The implementation of APIs into Large Language Models (LLMs) is a major step towards complex, functional AI systems like hotel reservations or job applications through conversational interfaces. However, the development of these systems relies heavily on the LLM’s ability to accurately identify APIs, fill the necessary parameters, and sequence API calls based on the user’s input. The main challenge is the lack of diverse and real-world training and benchmarking data that’s critical for models to generalize well outside their training domains.
A new dataset called API-BLEND has been introduced to address this problem. API-BLEND is a product of a combination of human-annotated data and LLM-assisted generation, covering over 178,000 instances across training, development, and testing phases. This dataset is particularly unique due to its focus on sequencing tasks, which have been neglected in existing datasets. It covers a variety of API-related tasks from different domains such as semantic parsing, dialogue, and digital assistance.
API-BLEND owes its effectiveness to an exhaustive approach to data collection, employing language model-assisted generation, grammar-based generation, and direct inclusion of off-the-shelf datasets. This diverse approach ensures a rich variety of API sequences, parameters, and contexts, resolving the complexity of real-world API usage in LLMs. This dataset includes sequences derived from existing dialogues, converted into API calls through models like FLAN-T5-XXL, enriched by grammar rule-based transformations and pre-existing datasets adapted for API sequence evaluation.
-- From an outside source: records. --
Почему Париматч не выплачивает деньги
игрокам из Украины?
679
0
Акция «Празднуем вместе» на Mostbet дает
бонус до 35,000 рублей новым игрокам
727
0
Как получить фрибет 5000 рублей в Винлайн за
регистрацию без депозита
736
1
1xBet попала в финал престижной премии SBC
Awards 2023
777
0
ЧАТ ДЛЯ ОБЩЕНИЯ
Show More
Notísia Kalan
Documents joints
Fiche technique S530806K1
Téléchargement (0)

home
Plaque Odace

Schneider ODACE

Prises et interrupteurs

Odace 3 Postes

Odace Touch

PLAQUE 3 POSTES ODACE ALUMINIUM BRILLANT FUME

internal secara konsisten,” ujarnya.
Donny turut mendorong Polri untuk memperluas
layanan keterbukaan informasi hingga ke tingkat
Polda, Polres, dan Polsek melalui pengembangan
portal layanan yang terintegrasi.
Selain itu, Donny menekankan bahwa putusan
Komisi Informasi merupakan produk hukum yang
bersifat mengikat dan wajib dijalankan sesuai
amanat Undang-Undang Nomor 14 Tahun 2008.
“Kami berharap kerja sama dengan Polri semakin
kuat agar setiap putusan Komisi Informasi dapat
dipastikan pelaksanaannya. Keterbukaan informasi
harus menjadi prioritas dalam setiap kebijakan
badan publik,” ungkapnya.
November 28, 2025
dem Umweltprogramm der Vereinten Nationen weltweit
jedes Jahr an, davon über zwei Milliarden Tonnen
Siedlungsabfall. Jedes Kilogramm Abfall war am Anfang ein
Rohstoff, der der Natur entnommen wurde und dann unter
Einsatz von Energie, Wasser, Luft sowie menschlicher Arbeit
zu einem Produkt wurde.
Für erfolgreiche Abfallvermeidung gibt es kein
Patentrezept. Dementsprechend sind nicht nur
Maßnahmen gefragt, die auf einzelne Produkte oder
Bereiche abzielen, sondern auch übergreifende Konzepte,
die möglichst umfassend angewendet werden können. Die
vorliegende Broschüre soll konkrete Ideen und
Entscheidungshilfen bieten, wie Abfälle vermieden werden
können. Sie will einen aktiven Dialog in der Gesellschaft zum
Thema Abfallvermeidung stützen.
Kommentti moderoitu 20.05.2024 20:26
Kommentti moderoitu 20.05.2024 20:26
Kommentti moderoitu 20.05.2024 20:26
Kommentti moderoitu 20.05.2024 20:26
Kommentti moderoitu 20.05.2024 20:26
Empirical evaluations show that API-BLEND surpasses other datasets as a training and benchmarking tool, with models trained on API-BLEND performing effectively in out-of-domain generalization. This strong performance is displayed by models’ out-of-domain precision when fine-tuned with API-BLEND data. This reflects their improved ability to handle the complexities of API integration.
Furthermore, API-BLEND has experienced rigorous benchmarking against nine open-source models across a variety of settings, such as few-shot testing, instruction fine-tuning on target datasets, and combined dataset fine-tuning. The results emphasize the effectiveness of API-BLEND in training models that excel in API detection, parameter filling, and sequencing, which are essential for executing difficult tasks through conversational AI.
To conclude, API-BLEND proves to be a significant resource for the advancement and benchmarking of tool-augmented LLMs, bridging the gap between synthetic data limitations and the necessity for real-world applicability. By providing a diverse and comprehensive dataset, API-BLEND pushes the development of API-integrated language models and establishes a new standard for dataset variety and utility. An exciting future endeavor would be to explore environment interactions and multilingual API commands to amplify the practical implication and reach of API-augmented AI systems.